Chef CI PipelinePipeline


#1

Hi

I have been looking into options for creating a CI (continuous
integration) pipeline for my Chef configuration. My CI server of choice
is Jenkins, and I currently have a pipeline that looks like:

ruby syntax check -> ruby lint check -> chef syntax check -> chef lint
check

using the toolchain:

“ruby -c” -> “nitpick” -> “knife cookbook test” -> “foodcritic”

This gives me a pipeline that runs in under 1 minute for a relatively
large repo, which is fast enough not to make people want to skip the
process, and catches a lot of silly problems early.

However, there’s still a lot of problems of one sort or another that
pass this chain but fail in one way or another in production. I’m
looking for a programmatic way to prevent these additional problems by
tagging something on to the end of my existing pipeline.
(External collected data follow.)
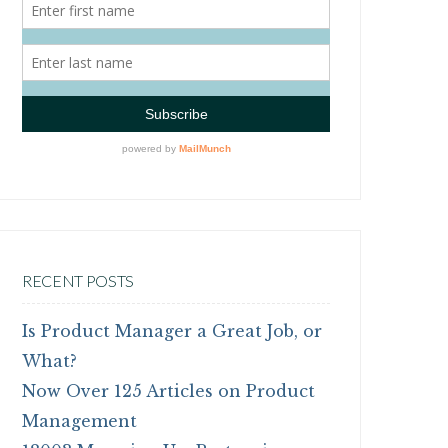
RECENT POSTS
Is Product Manager a Great Job, or
What?
Now Over 125 Articles on Product
Management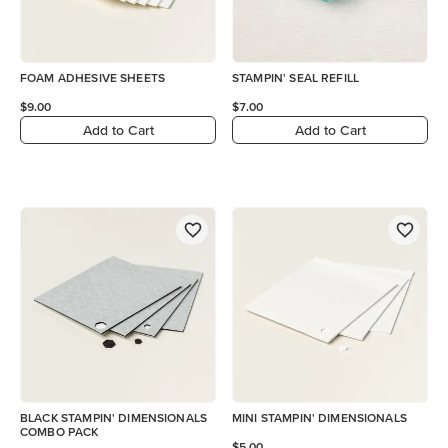
FOAM ADHESIVE SHEETS
STAMPIN' SEAL REFILL
$9.00
$7.00
Add to Cart
Add to Cart
BLACK STAMPIN' DIMENSIONALS
MINI STAMPIN' DIMENSIONALS
COMBO PACK
$5.00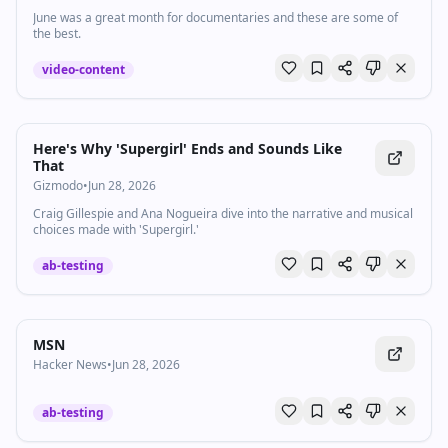
June was a great month for documentaries and these are some of
the best.
video-content
Here's Why 'Supergirl' Ends and Sounds Like
That
Gizmodo
•
Jun 28, 2026
Craig Gillespie and Ana Nogueira dive into the narrative and musical
choices made with 'Supergirl.'
ab-testing
MSN
Hacker News
•
Jun 28, 2026
ab-testing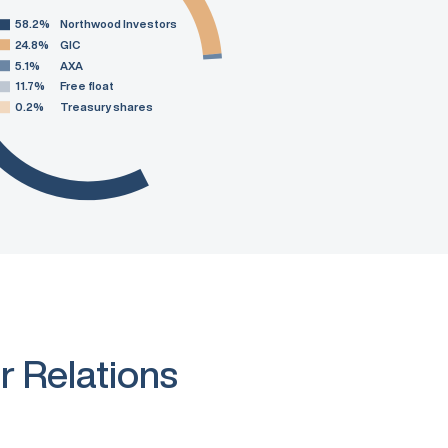
58.2%
Northwood Investors
24.8%
GIC
5.1%
AXA
11.7%
Free float
0.2%
Treasury shares
r Relations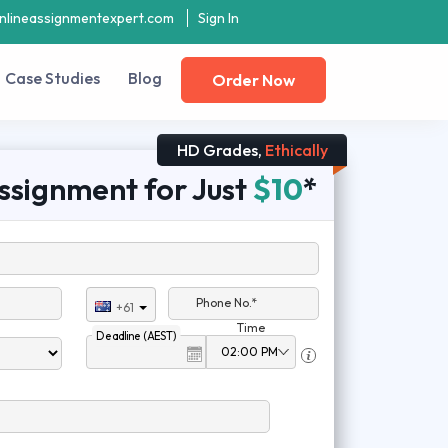
nlineassignmentexpert.com
Sign In
Case Studies
Blog
Order Now
HD Grades,
Ethically
ssignment for Just
$10
*
Phone No.*
+61
Time
Deadline (AEST)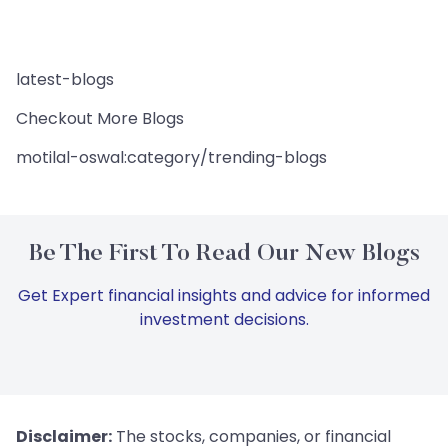
latest-blogs
Checkout More Blogs
motilal-oswal:category/trending-blogs
Be The First To Read Our New Blogs
Get Expert financial insights and advice for informed
investment decisions.
Disclaimer:
The stocks, companies, or financial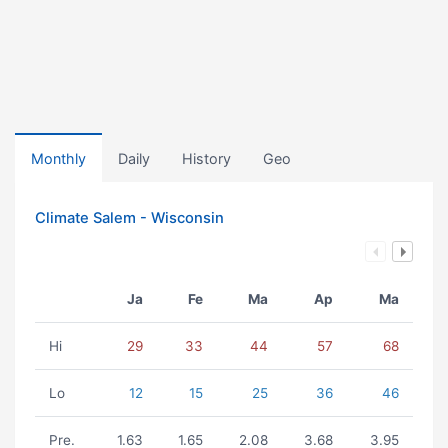
Monthly
Daily
History
Geo
Climate Salem - Wisconsin
Ja
Fe
Ma
Ap
Ma
Hi
29
33
44
57
68
Lo
12
15
25
36
46
Pre.
1.63
1.65
2.08
3.68
3.95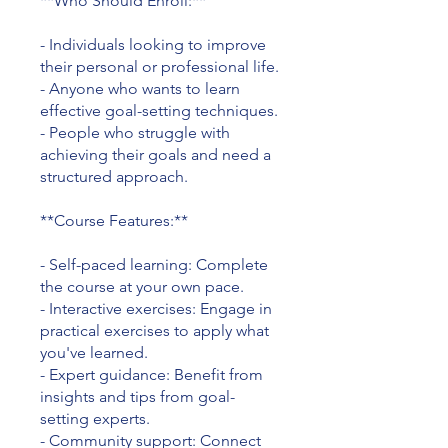
**Who Should Enroll:**
- Individuals looking to improve
their personal or professional life.
- Anyone who wants to learn
effective goal-setting techniques.
- People who struggle with
achieving their goals and need a
structured approach.
**Course Features:**
- Self-paced learning: Complete
the course at your own pace.
- Interactive exercises: Engage in
practical exercises to apply what
you've learned.
- Expert guidance: Benefit from
insights and tips from goal-
setting experts.
- Community support: Connect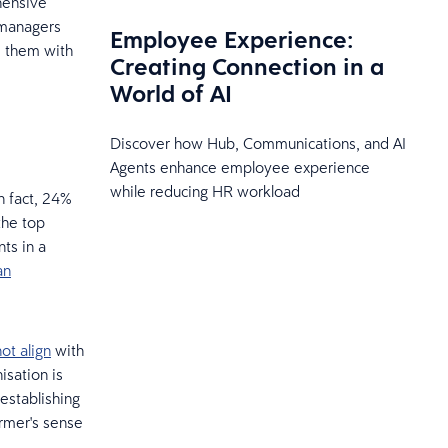
hensive
 managers
Employee Experience:
e them with
Creating Connection in a
World of AI
Discover how Hub, Communications, and AI
Agents enhance employee experience
while reducing HR workload
n fact, 24%
the top
ts in a
an
ot align
with
isation is
establishing
rmer's sense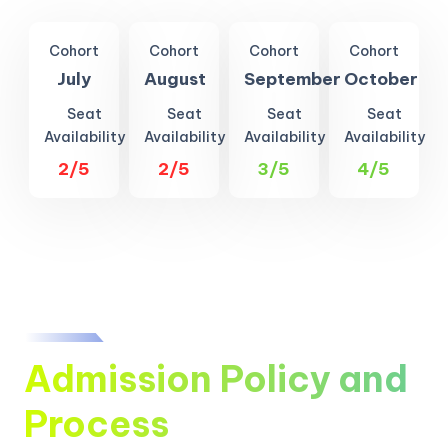
Cohort
Cohort
Cohort
Cohort
July
August
September
October
Seat
Seat
Seat
Seat
Availability
Availability
Availability
Availability
2/5
2/5
3/5
4/5
Admission Policy and
Process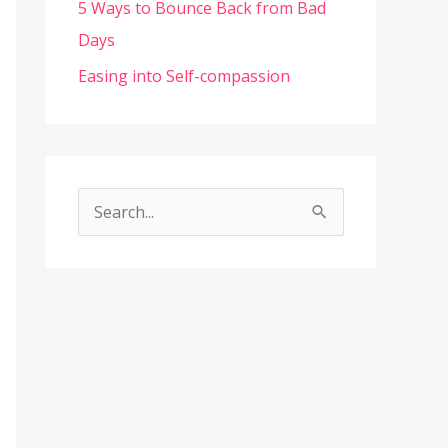
5 Ways to Bounce Back from Bad
Days
Easing into Self-compassion
S
e
a
r
c
h
f
o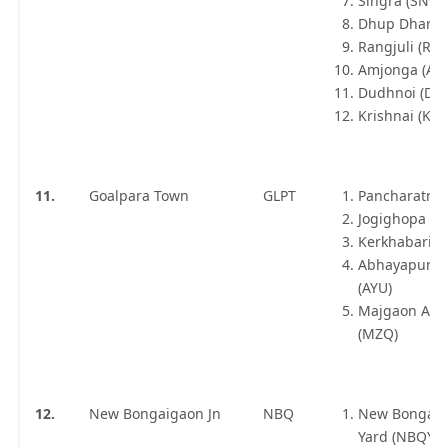
Singra (SNCA
Dhup Dhara 
Rangjuli (RGJI
Amjonga (AM
Dudhnoi (DD
Krishnai (KRN
11.
Goalpara Town
GLPT
Pancharatna 
Jogighopa (JP
Kerkhabari (
Abhayapuri 
(AYU)
Majgaon As
(MZQ)
12.
New Bongaigaon Jn
NBQ
New Bongai
Yard (NBQY)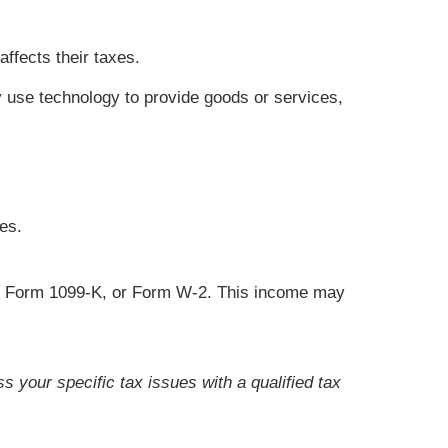
ffects their taxes.
 use technology to provide goods or services,
es.
C, Form 1099-K, or Form W-2. This income may
s your specific tax issues with a qualified tax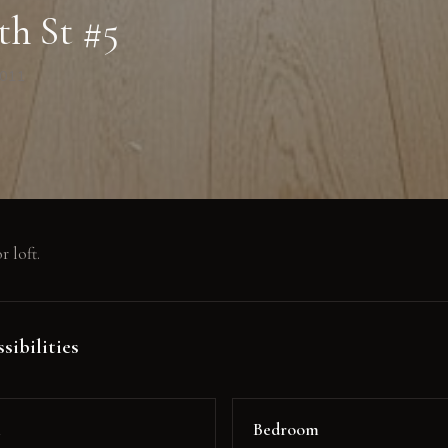
th St #5
0011
r loft.
sibilities
m
Bedroom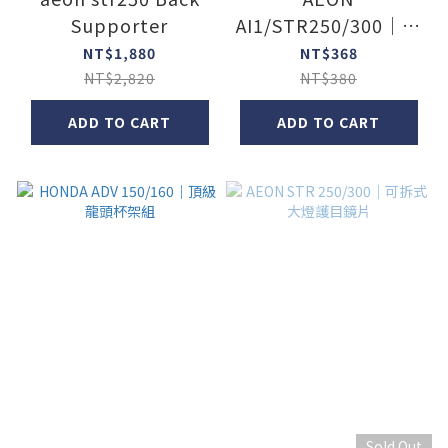
Supporter
AI1/STR250/300｜煞
車油杯矽膠保護套
NT$1,880
NT$368
NT$2,820
NT$380
ADD TO CART
ADD TO CART
Sold Out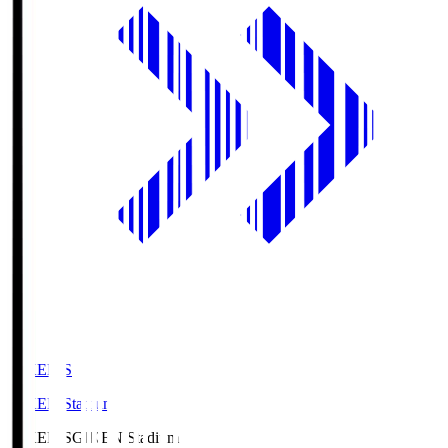
GIKEN.S
GIKEN Stadium
GIKEN.S
GIKEN Stadium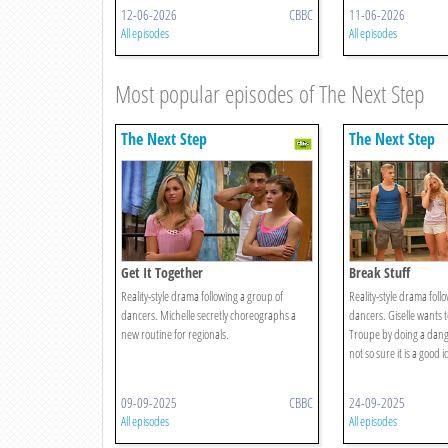
12-06-2026
CBBC
11-06-2026
All episodes
All episodes
Most popular episodes of The Next Step
The Next Step
The Next Step
Get It Together
Break Stuff
Reality-style drama following a group of
Reality-style drama foll
dancers. Michelle secretly choreographs a
dancers. Giselle wants 
new routine for regionals.
Troupe by doing a danger
not so sure it is a good i
09-09-2025
CBBC
24-09-2025
All episodes
All episodes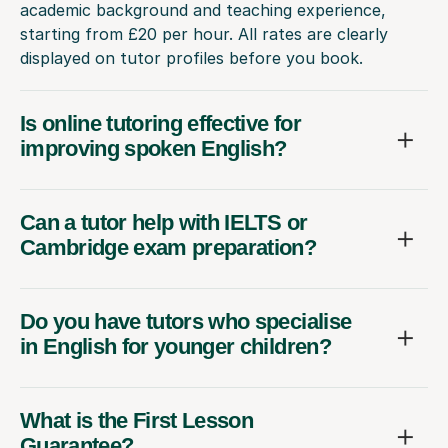
academic background and teaching experience,
starting from £20 per hour. All rates are clearly
displayed on tutor profiles before you book.
Is online tutoring effective for
improving spoken English?
Can a tutor help with IELTS or
Cambridge exam preparation?
Do you have tutors who specialise
in English for younger children?
What is the First Lesson
Guarantee?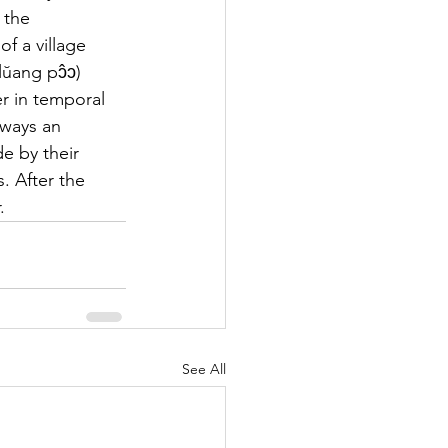
 the 
f a village 
ŭang pɔ̂ɔ) 
er in temporal 
lways an 
e by their 
. After the 
.
See All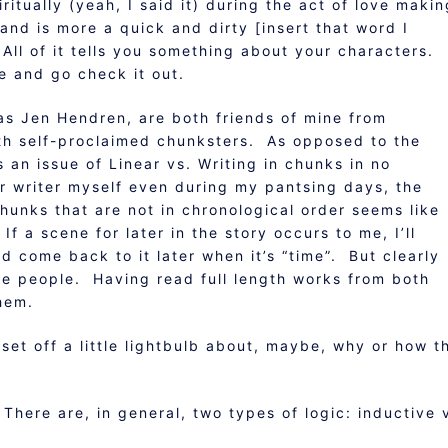
ritually (yeah, I said it) during the act of love maki
 and is more a quick and dirty [insert that word I
 All of it tells you something about your characters.
e and go check it out.
as Jen Hendren, are both friends of mine from
th self-proclaimed chunksters. As opposed to the
s an issue of Linear vs. Writing in chunks in no
ar writer myself even during my pantsing days, the
chunks that are not in chronological order seems like
f a scene for later in the story occurs to me, I’ll
nd come back to it later when it’s “time”. But clearly
ome people. Having read full length works from both
them.
 set off a little lightbulb about, maybe, why or how t
There are, in general, two types of logic: inductive 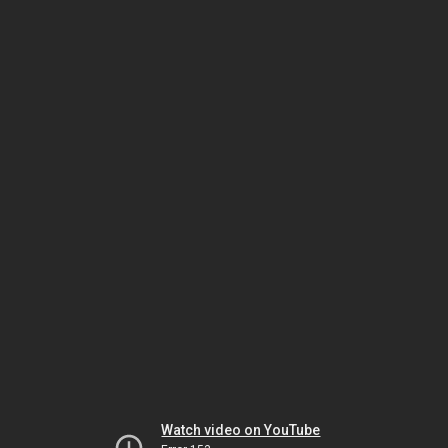
Watch video on YouTube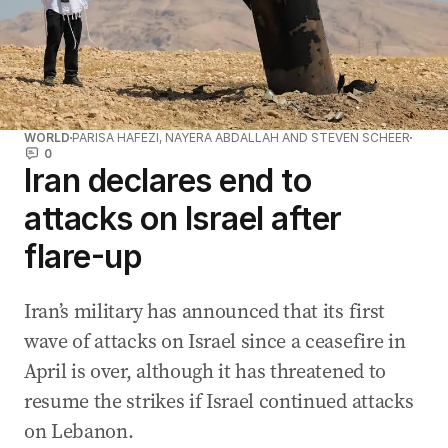
WORLD
PARISA HAFEZI, NAYERA ABDALLAH AND STEVEN SCHEER
0
Iran declares end to
attacks on Israel after
flare-up
Iran’s military has announced that ‌its first
wave of attacks on Israel since a ceasefire in
April is over, although it has threatened to
resume the strikes if Israel continued attacks
on Lebanon.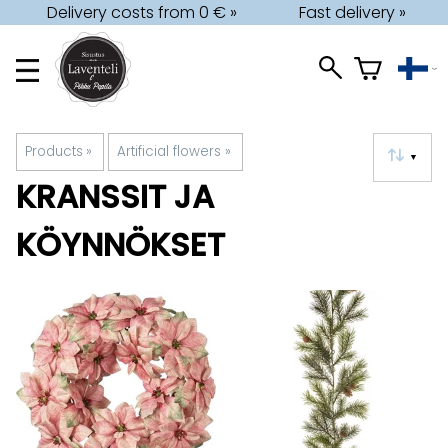
Delivery costs from 0 € »
Fast delivery »
Products
‪»
Artificial flowers
‪»
▼
KRANSSIT JA
KÖYNNÖKSET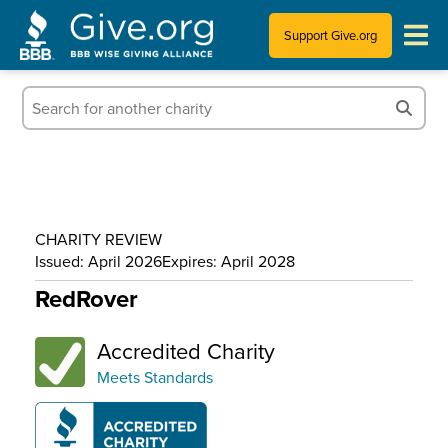
Support Give.org
Tips for Donating
Information for Charities
News & Publications
CHARITY REVIEW
Who We Are
Issued: April 2026
Expires: April 2028
RedRover
Accredited Charity
Meets Standards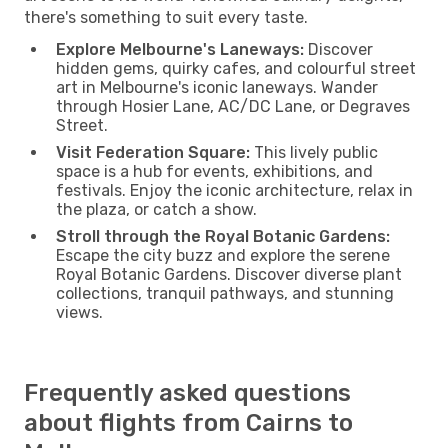
there's something to suit every taste.
Explore Melbourne's Laneways:
Discover
hidden gems, quirky cafes, and colourful street
art in Melbourne's iconic laneways. Wander
through Hosier Lane, AC/DC Lane, or Degraves
Street.
Visit Federation Square:
This lively public
space is a hub for events, exhibitions, and
festivals. Enjoy the iconic architecture, relax in
the plaza, or catch a show.
Stroll through the Royal Botanic Gardens:
Escape the city buzz and explore the serene
Royal Botanic Gardens. Discover diverse plant
collections, tranquil pathways, and stunning
views.
Frequently asked questions
about flights from Cairns to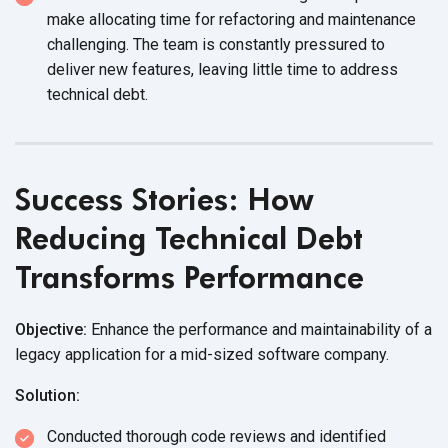
make allocating time for refactoring and maintenance
challenging. The team is constantly pressured to
deliver new features, leaving little time to address
technical debt.
Success Stories: How
Reducing Technical Debt
Transforms Performance
Objective:
Enhance the performance and maintainability of a
legacy application for a mid-sized software company.
Solution:
Conducted thorough code reviews and identified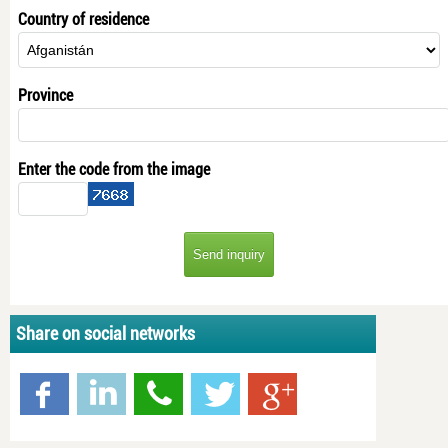
Country of residence
Province
Enter the code from the image
Share on social networks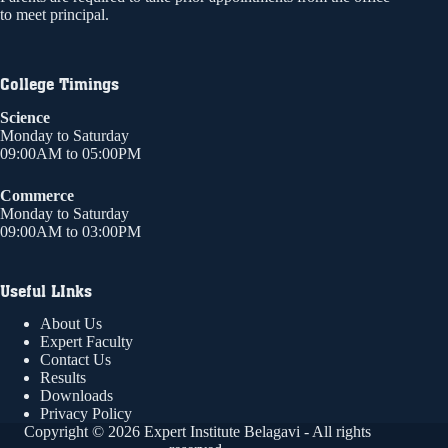
to meet principal.
College Timings
Science
Monday to Saturday
09:00AM to 05:00PM
Commerce
Monday to Saturday
09:00AM to 03:00PM
Useful LInks
About Us
Expert Faculty
Contact Us
Results
Downloads
Privacy Policy
Copyright © 2026 Expert Institute Belagavi - All rights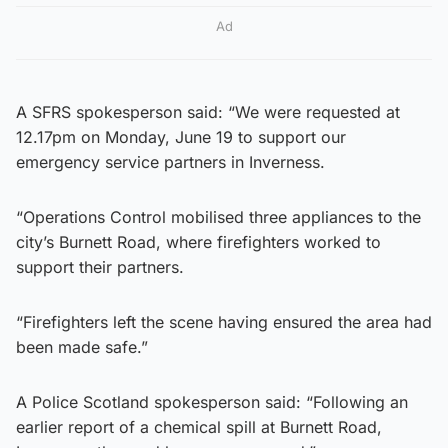
Ad
A SFRS spokesperson said: “We were requested at
12.17pm on Monday, June 19 to support our
emergency service partners in Inverness.
“Operations Control mobilised three appliances to the
city’s Burnett Road, where firefighters worked to
support their partners.
“Firefighters left the scene having ensured the area had
been made safe.”
A Police Scotland spokesperson said: “Following an
earlier report of a chemical spill at Burnett Road,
Something where
unit or integration testing might sit in a traditional CI pipeline.

[I know that a lot of people use vagrant, VMTH or toft or some other system to spin up a temporary VM or set of VMs at the end of their CI chain in order to prove the recipes in the role that traditionally would be filled by integration testing. However, for environmental reasons, this is not an option for me and I’d like to ignore that option as a solution for the purposes of this discussion to save getting sidetracked please.]

What I’m looking for basically is something that:

  1. provides near to or the same level of understanding as the chef
    server API as to whether your chef config is sane
  2. Ideally something drop-in that doesn’t require writing individual
    tests for each new cookbook/recipe (a la cucumber-chef)
  3. It must also be fast, under 1 minute to test a chef repo containing
    hundreds of nodes and hundreds of cookbooks

I have no experience with it but it looks as though chefspec
(http://acrmp.github.com/chefspec/) might match at least requirement
(1). Any other suggestions for investigation?